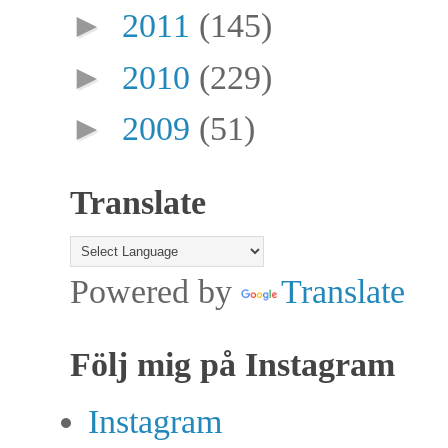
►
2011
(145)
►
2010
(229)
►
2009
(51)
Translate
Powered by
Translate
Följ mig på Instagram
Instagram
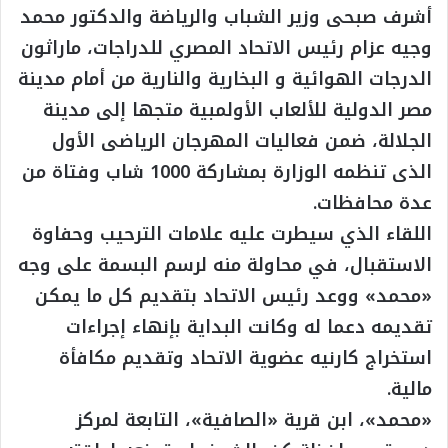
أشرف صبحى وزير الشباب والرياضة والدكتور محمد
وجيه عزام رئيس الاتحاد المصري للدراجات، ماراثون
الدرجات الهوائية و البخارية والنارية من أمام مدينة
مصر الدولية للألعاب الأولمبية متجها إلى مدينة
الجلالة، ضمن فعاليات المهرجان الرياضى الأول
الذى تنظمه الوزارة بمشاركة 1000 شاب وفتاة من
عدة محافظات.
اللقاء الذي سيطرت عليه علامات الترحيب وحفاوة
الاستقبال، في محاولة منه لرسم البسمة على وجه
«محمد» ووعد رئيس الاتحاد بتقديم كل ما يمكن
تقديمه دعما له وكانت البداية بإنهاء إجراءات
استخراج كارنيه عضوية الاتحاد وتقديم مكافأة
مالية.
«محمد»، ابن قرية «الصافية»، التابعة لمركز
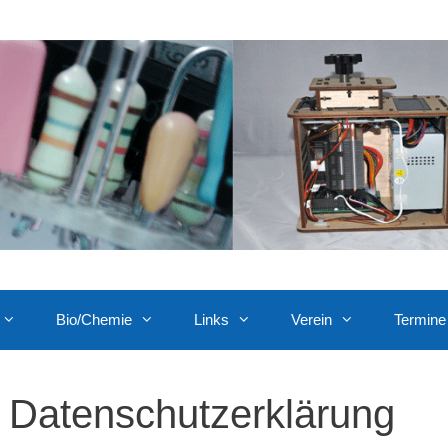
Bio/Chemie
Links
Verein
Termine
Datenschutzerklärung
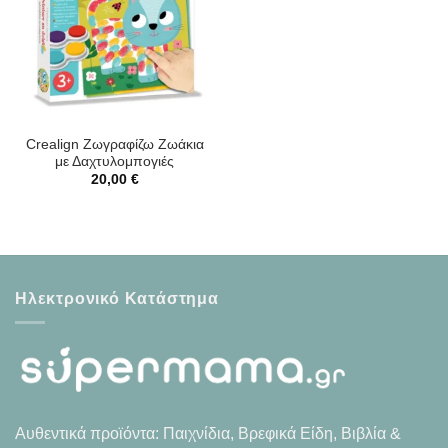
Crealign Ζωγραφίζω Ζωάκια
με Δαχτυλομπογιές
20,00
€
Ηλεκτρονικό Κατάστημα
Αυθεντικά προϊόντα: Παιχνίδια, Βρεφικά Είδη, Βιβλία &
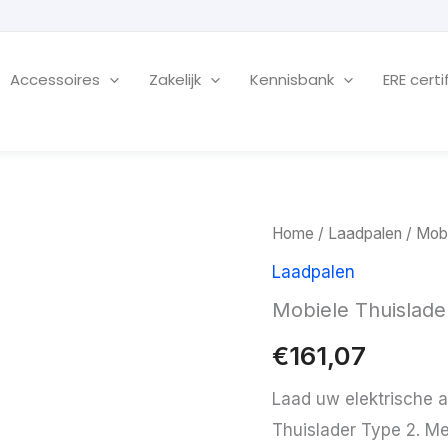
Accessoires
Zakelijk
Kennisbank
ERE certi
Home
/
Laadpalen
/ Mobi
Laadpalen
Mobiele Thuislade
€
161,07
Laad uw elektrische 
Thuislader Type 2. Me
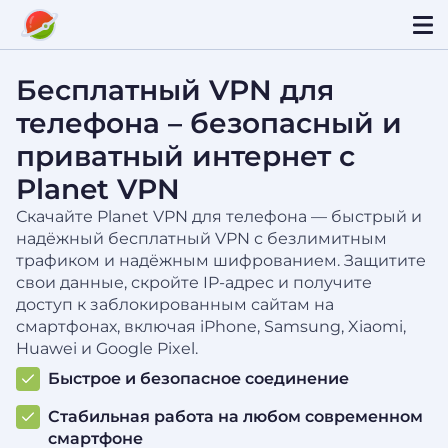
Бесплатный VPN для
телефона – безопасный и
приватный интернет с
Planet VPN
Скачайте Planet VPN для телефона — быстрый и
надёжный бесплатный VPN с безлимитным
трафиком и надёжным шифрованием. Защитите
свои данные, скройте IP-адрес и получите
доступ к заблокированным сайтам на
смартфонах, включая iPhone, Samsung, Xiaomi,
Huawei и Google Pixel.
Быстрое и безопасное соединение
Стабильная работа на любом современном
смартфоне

• Required work
When a line of the records includes "مدينة", that line belongs in the answer.

• Answer to the problem
الدرجات الهوائية و البخارية والنارية من أمام مدينة
مصر الدولية للألعاب الأولمبية متجها إلى مدينة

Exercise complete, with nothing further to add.